Ничто, однако, не помогало. Да и с министрами народного просвещения не везло. «Гасителя народного просвещения», как его называли, Д. А. Толстого вместе с М. Н. Катковым многие ненавидели за введение «мёртвых языков» в гимназиях. А в конце жизни бывший министр вообще сошёл с ума. Как писала в своих воспоминаниях Е. А. Андреева-Бальмонт, первая жена поэта Константина Бальмонта, в гостинице «Дрезден» на Тверской, в доме, принадлежавшем её родителям, часто останавливались министры, приезжавшие из Петербурга. Здесь, в трёхкомнатном люксе, Д. А Толстой и рехнулся, вообразив себя лошадью. Из-за уважения к чину ему в его комнатах устроили хлев: натаскали сено, поставили кормушку, из которой он стоя ел. Нередко можно было услышать, как он в своей конюшне стучал копытом и довольно резво ржал. Спал он, не раздеваясь, на соломе.

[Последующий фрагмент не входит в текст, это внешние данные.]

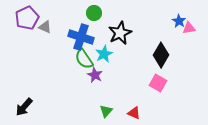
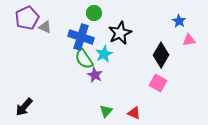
pink triangle: moved 12 px down
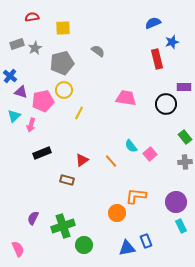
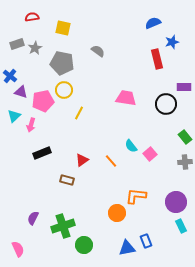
yellow square: rotated 14 degrees clockwise
gray pentagon: rotated 25 degrees clockwise
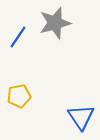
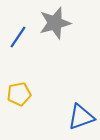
yellow pentagon: moved 2 px up
blue triangle: rotated 44 degrees clockwise
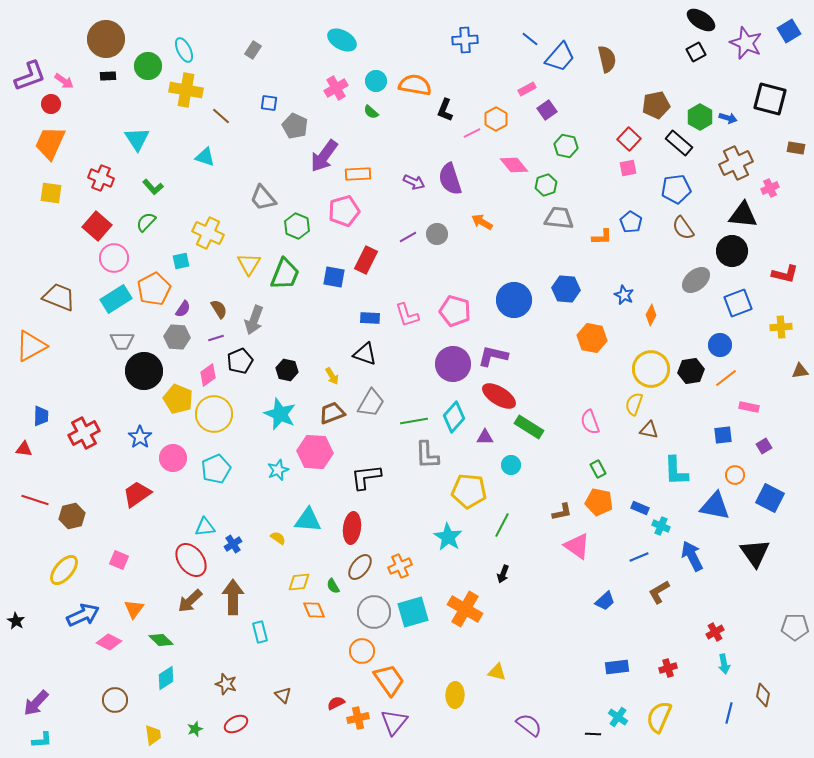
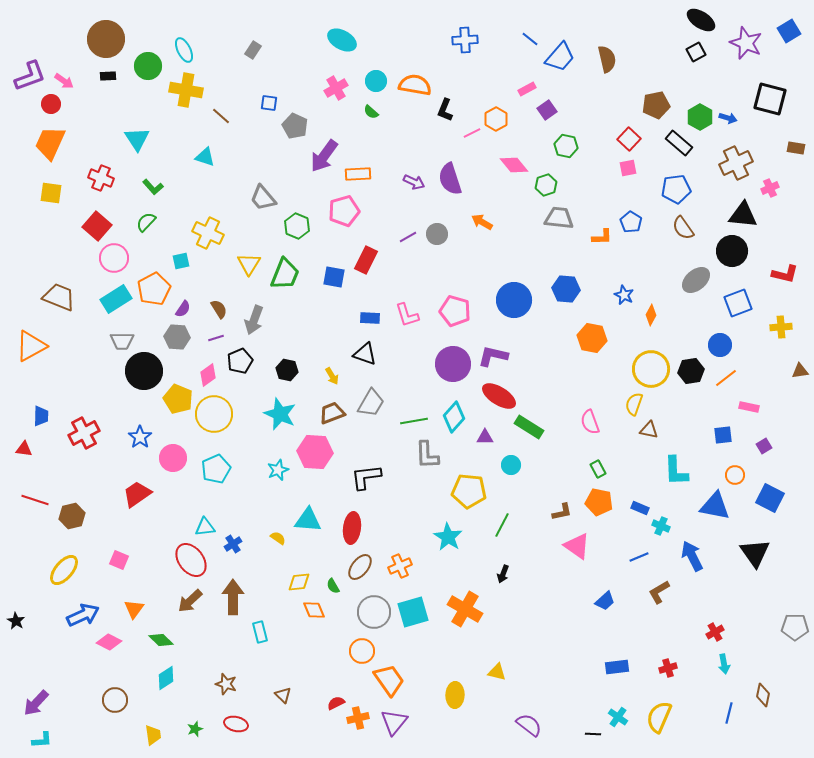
red ellipse at (236, 724): rotated 40 degrees clockwise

Другой министр, Н. П. Боголепов, в 1900 году приказал отдать 183 студента университета в солдаты за участие в беспорядках. 14 февраля следующего, 1901 года бывший студент медицинского факультета П. В. Карпович на приёме в здании министерства выстрелил в Боголепова из револьвера, ранив его в шею. 2 марта Боголепов от полученной раны скончался.